Re: [nova][tripleo][rpm-packaging][kolla][puppet][debian][osa] Nova enforces that no DB credentials are allowed for the nova-compute service

20 Nov 2020


      On Thu, Nov 19, 2020 at 13:07, Balázs Gibizer 
<balazs.gibizer@est.tech> wrote:
...
On Wed, Nov 18, 2020 at 11:24, Dan Smith <dms@danplanet.com> wrote:
...
That leads me to the first action item I think we need:
ACTION 1: Make the wsgi app able to use something other than 
nova.conf
All of our other services support a --config-file flag, and I don't 
see
why we wouldn't allow this if it's necessary for deployments. In the
pure API arrangement, it shouldn't really be necessary to change 
this,
but clearly you may need to have multiple API workers with different
configs, as is the case with metadata-per-cell, or even potentially 
some
admin-focused private API endpoint. If it makes it easier for 
deployment
tools to start the API workers with a specific config file, we should
let them do that. You can already work around that hard-coded 
filename
by setting OS_NOVA_CONFIG_DIR to something other than /etc/nova, but 
we
shouldn't require them to create directories just to have separate
configs.
I will look into this change and propose patch a patch.
...
The next item is related:
ACTION 2: We need to document a minimal viable config for each 
service
Ollie points out that, obviously, handing the deployer a config
reference with 1.21 bajillion config options does not clearly 
indicate
which services need which thing, and especially, which things are
_not_allowed_ to be set for a service (such as db credentials on the
compute). We can't feasibly audit every config option we have, but it
would be very helpful to have a reference that shows what a 
completely
minimal configuration for each service looks like. We could do that 
by
tagging services per config options (which I suggested earlier, and
would still be good) but I think maybe a standalone document would be
easier for people to follow.
I've opened a doc bug to track the minimal config documentation work: 
https://bugs.launchpad.net/nova/+bug/1904179
But I would like to get help from others to start proposing this doc.
Dan started the documentation work here 
https://review.opendev.org/#/c/763412/
...
...
Now, on to the question about the hard-fail patch for compute:
https://review.opendev.org/#/c/762176/
The Nova devs have wanted people to _not_ have db credentials in the
config file that nova-compute can see for a "Very Long Time." We have
even made some assumptions in the code that rely on these credentials
being not set on the compute, which is at least partially why we're
having this conversation (again) now.
Despite the fact that nobody *should* be setting these credentials in
their config file, we know that at in least some circumstances, they
are. TripleO is setting them (always I think?) because puppet-nova 
does
that. OSA has said that they're setting them somewhat incidentally 
when
they do all-in-one deployments.
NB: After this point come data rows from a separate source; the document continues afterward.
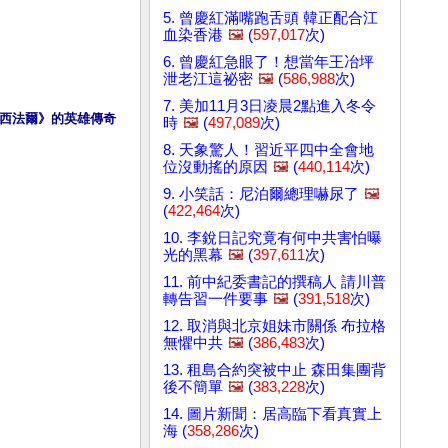
5. 曾慶紅滿嘴跑舌頭 韓正配合江
血染香港
🖼️
(
597,017
次)
6. 曾慶紅急眼了！想當年王冶坪
泄老江這祕密
🖼️
(
586,988
次)
7. 美加11月3日凌晨2點進入冬令
西法爾》的英雄傳奇
時
🖼️
(
497,089
次)
8. 天象驚人！習近平四中全會地
位沒動搖的原因
🖼️
(
440,114
次)
9. 小笑話：尼泊爾總理嚇尿了
🖼️
(
422,464
次)
10. 李銳日記究竟有何中共害怕曝
光的黑幕
🖼️
(
397,611
次)
11. 前中紀委書記的撰稿人 請川普
轉告習一件要事
🖼️
(
391,518
次)
12. 取消與北京姐妹市關係 布拉格
無懼中共
🖼️
(
386,483
次)
13. 租島合約突被中止 森田集團背
後不簡單
🖼️
(
383,228
次)
14. 圖片新聞：居高臨下看真實上
海 (
358,286
次)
The latter is unlikely to affect any
real deployments, but the former definitely _will_, and anyone else 
that
isn't present in this discussion may be including credentials
unnecessarily, which we will break when we merge that patch. Thus, I
think that, even though it feels long overdue for devs, the most 
prudent
and cautious approach will be to:
ACTION 3: Not merge that hard fail until X
We have the warning, we have the reno. We expect that the deployment
tools will be working to eliminate the credentials for the compute
config, but merging that will make it an emergency for them. We've
waited years at this point, we can wait one more cycle for safety. As
Ollie pointed out, we've not been super clear about messaging this,
despite it being a well-worn assumption amongst the developers for a
long time.
I'm OK not to merge the breaking patch in W.
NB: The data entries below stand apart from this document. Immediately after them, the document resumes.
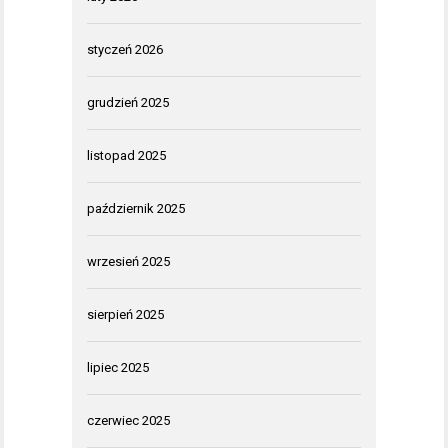
styczeń 2026
grudzień 2025
listopad 2025
październik 2025
wrzesień 2025
sierpień 2025
lipiec 2025
czerwiec 2025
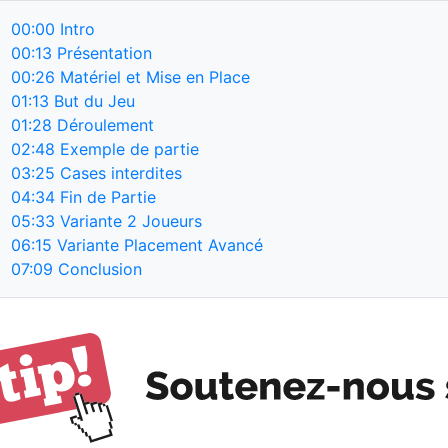
00:00
Intro
00:13
Présentation
00:26
Matériel et Mise en Place
01:13
But du Jeu
01:28
Déroulement
02:48
Exemple de partie
03:25
Cases interdites
04:34
Fin de Partie
05:33
Variante 2 Joueurs
06:15
Variante Placement Avancé
07:09
Conclusion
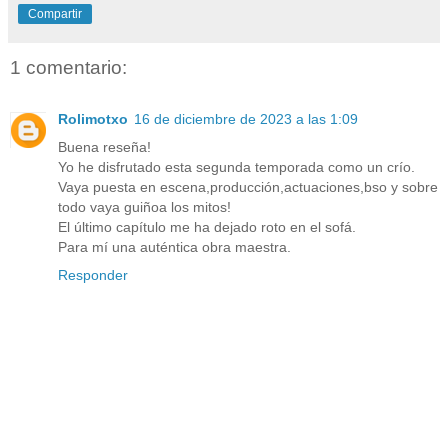
Compartir
1 comentario:
Rolimotxo
16 de diciembre de 2023 a las 1:09
Buena reseña!
Yo he disfrutado esta segunda temporada como un crío.
Vaya puesta en escena,producción,actuaciones,bso y sobre
todo vaya guiñoa los mitos!
El último capítulo me ha dejado roto en el sofá.
Para mí una auténtica obra maestra.
Responder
I've pushed a patch for the X cycle with a big Workflow -1 
https://review.opendev.org/#/c/763559/
...
...
To aid in smoking out any of the jobs or configs that deployment 
tools
may still have which will break when we merge that patch, we should 
also
consider:
ACTION 4: A workaround flag to opt-in to the strict checking
Basically, this would be a one or two-cycle workaround, which when
enabled, would opt-in to the (above) behavior of causing compute to 
fail
on startup if db credentials are present. This would allow the
deployment tool maintainers, as well as people responsible for CI 
jobs
to smoke test the new behavior early, before we merge it and cause an
emergency for them. We can set this as on by default in our devstack
jobs to signal that it is good with the new behavior, and also 
encourage
the other deployment projects to set it as well once they're 
generating
clean configs for their nova-computes. Once we merge the patch to
actually fail all the time, we can remove this workaround config,
according to the original intent of the workarounds group, that those
flags are short-lived.
We could do this by altering gibi's patch to only fail if the 
workaround
is enabled, and then follow up in X by removing the workaround check.
I will make the suggested changes in my patch.
I've updated the patch with the workaround config option: 
https://review.opendev.org/#/c/762176

Cheers,
gibi